Beach hair: It sounds achievable simply by going to the beach while having hair. Or, at most, a result of mixing said hair with salty sea air.
But the endeavor isn’t quite so simple, leading some to do some pre-beach styling. This isn’t overly contrived — there are practical benefits, such as battling the UV light damage that can come with extended exposure to the sun.
“Treat hair like you do your skin,” says Jeannette Graf, a dermatologist in New York. “The sun compromises the cuticle, the outer protective layer of the hair and, over time, can make it brittle and dull.”

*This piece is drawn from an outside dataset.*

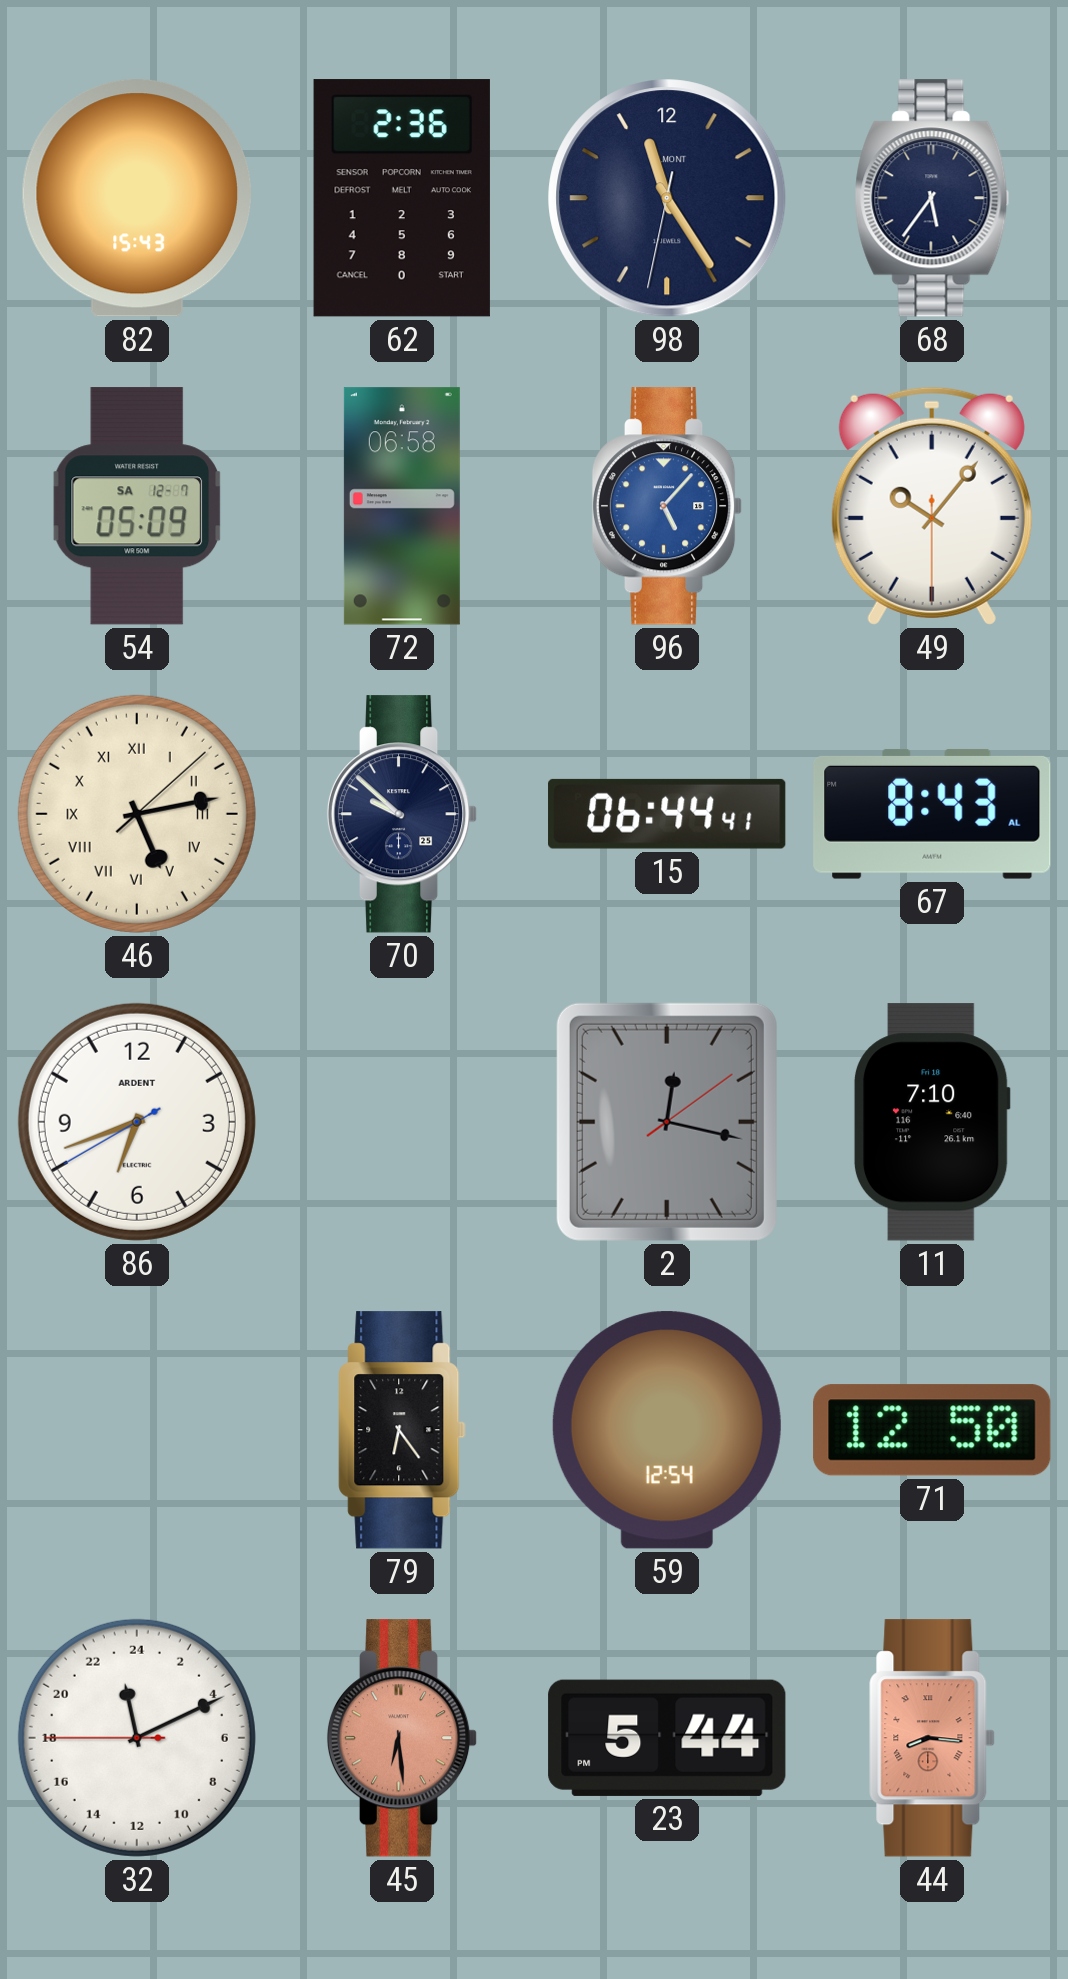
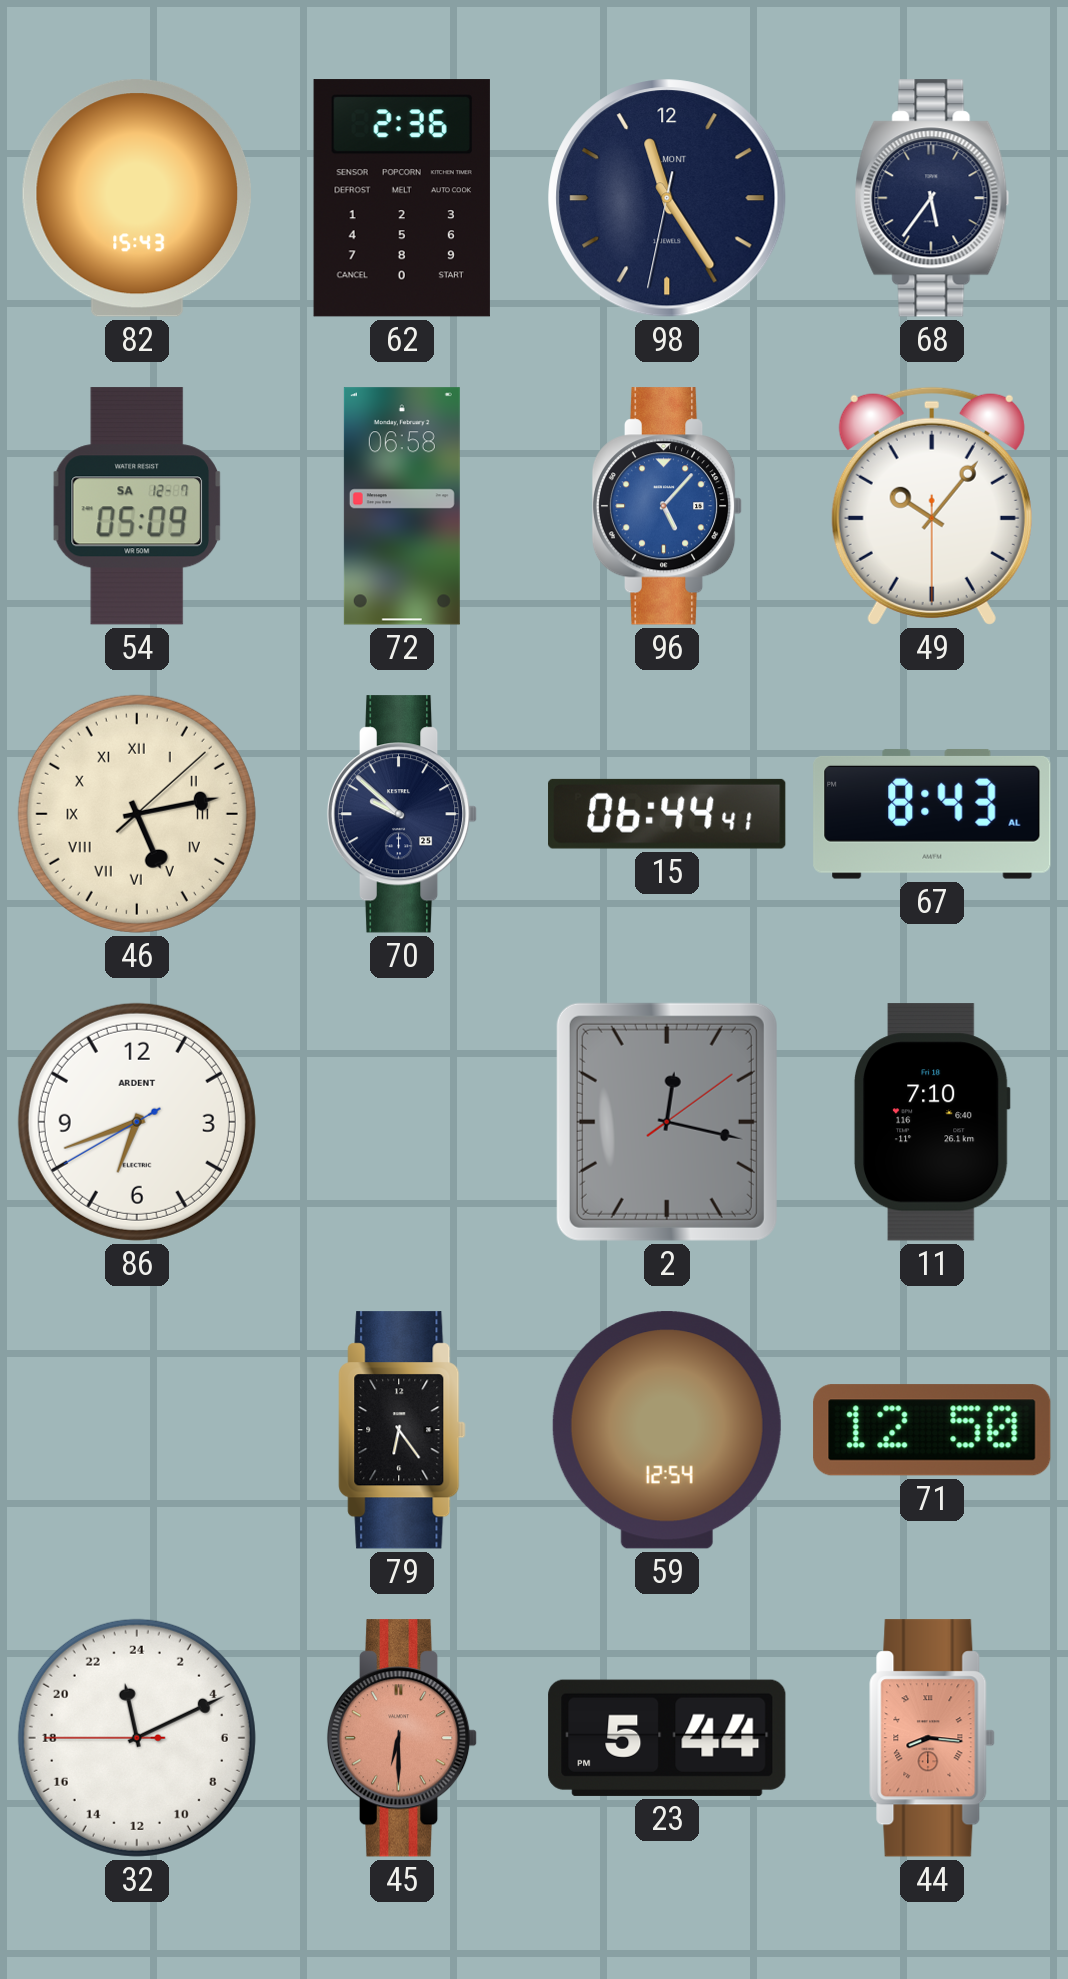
45: 6:29 -> 6:30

So pre-sun styling time allows you to incorporate hair protection that you may have otherwise overlooked.
Hats and scarves help (even better if they’re sprayed with a sun-protective fabric coating), but most important is using leave-in conditioners, styling sprays or oils with UV block. Also, woven hairstyles, like braids, hide at least some sections of the hair from the sun.

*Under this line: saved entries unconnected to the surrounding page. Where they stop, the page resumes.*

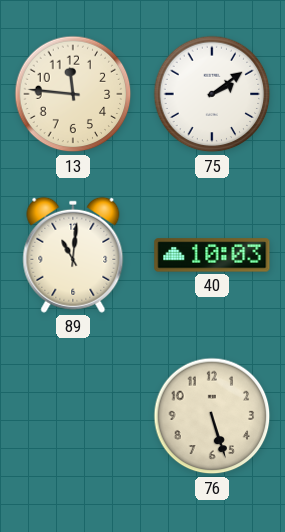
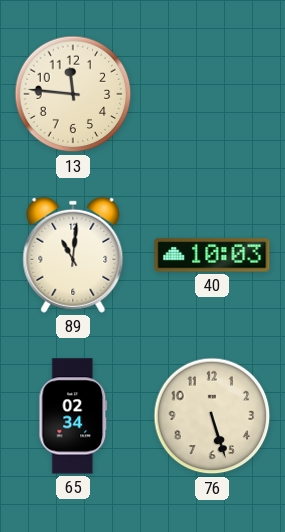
75: 2:09 -> none
65: none -> 02:34
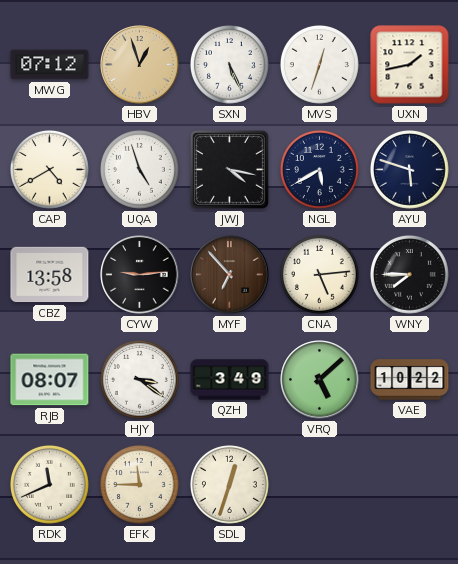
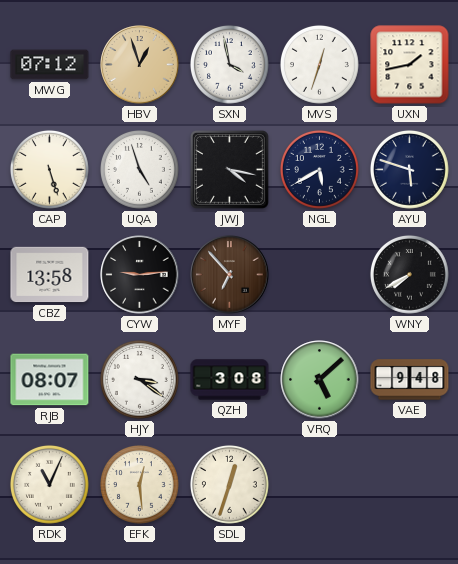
SXN: 5:26 -> 3:58
CAP: 4:40 -> 5:27
CNA: 5:14 -> none
WNY: 7:45 -> 7:40
QZH: 3:49 -> 3:08
VAE: 10:22 -> 9:48
RDK: 11:41 -> 11:04
EFK: 11:45 -> 12:29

Hairstylist Lacy Redway is known for her inventive approach to braids, twists and upswept styles. Here she describes three easy sunny-day styles that are as Instagrammable as they are defensive.

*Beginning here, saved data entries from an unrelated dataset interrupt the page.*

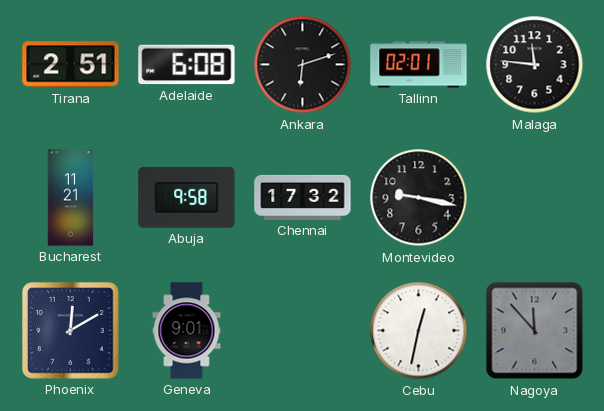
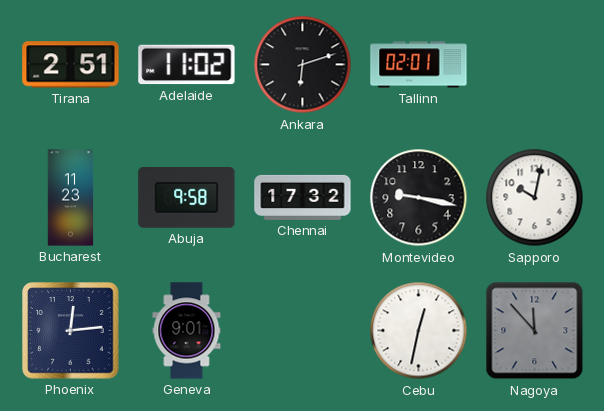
Adelaide: 6:08 -> 11:02
Malaga: 11:46 -> none
Bucharest: 11:21 -> 11:23
Sapporo: none -> 10:02
Phoenix: 12:10 -> 12:14
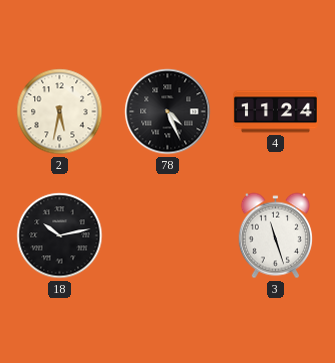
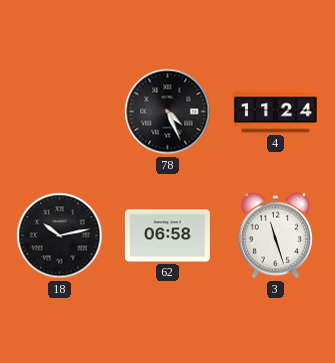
2: 5:32 -> none
62: none -> 06:58
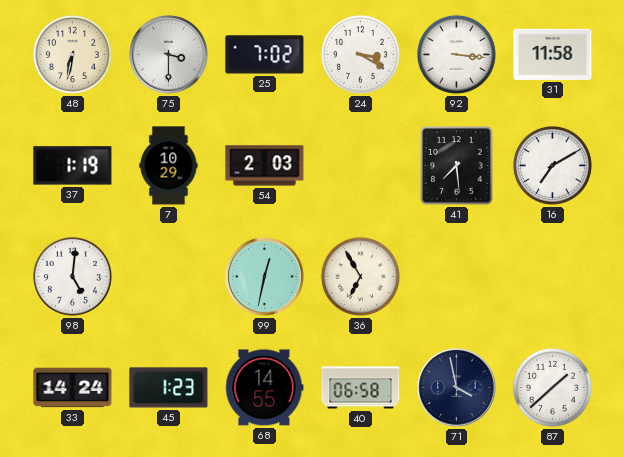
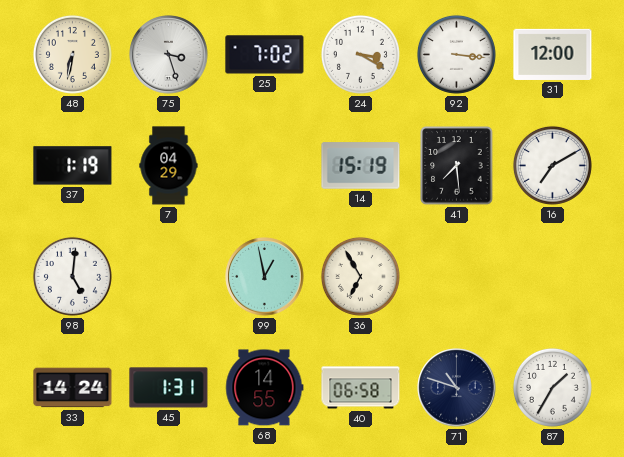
75: 3:30 -> 3:27
31: 11:58 -> 12:00
7: 10:29 -> 04:29
54: 2:03 -> none
14: none -> 15:19
99: 12:32 -> 12:58
45: 1:23 -> 1:31
71: 3:58 -> 10:48
87: 1:38 -> 1:35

Graf recommends looser styles for fragile hair — hair that is bleached, fine or very curly. A loose side knot can also be easily tucked away under a chic wide-brimmed hat.
Before styling, generously coat hair with a leave-in sunscreen, such as René Furterer Solaire Leave-In Moisturizing Spray ($23 at renefurtererusa.com), which contains a chemical sun filter and moisturizers such as camelina oil and jojoba wax.
Pull the hair into a side ponytail, then divide it into two sections. Loosely knot the sections the number of times that suits your hair length.
“Pull a few strands out so the style doesn’t look restricted,” Redway says. “Your hair determines the shape and size of the knot. You won’t see anyone else on the beach with your look.”
Tie a scarf with long tails around the head, then Dutch-braid the fabric in with the hair.
“I wanted the scarf to show, so I made the fabric its own section within the braid,” Redway says. “There’s just two sections of hair.” Tie the scarf at the end of the hair, covering what is typically the most vulnerable area of the strand.
“When the hair is all woven in together, it’s not exposing every strand to the sun,” Redway says. “Plus, it’s more manageable. You can tuck it under a hat easily because it’s gathered together.”
This style looks coolest when the hair is sleek and shiny, so coat your hair in a sun-blocking oil such as Phyto Plage Protective Sun Oil ($30 at phyto.com).
“It also prevents hair color and shine from fading,” Redway says.
Make three small two-strand twists on both sides of the head. The first set starts above the ear, the second set is at the earlobe, and the third is at the nape. Bring all six together toward the center of the head. Gather the hair into a ponytail and wrap the twists around the ponytail once (more if your hair is very long), then pin the twist in place at the underside of the ponytail.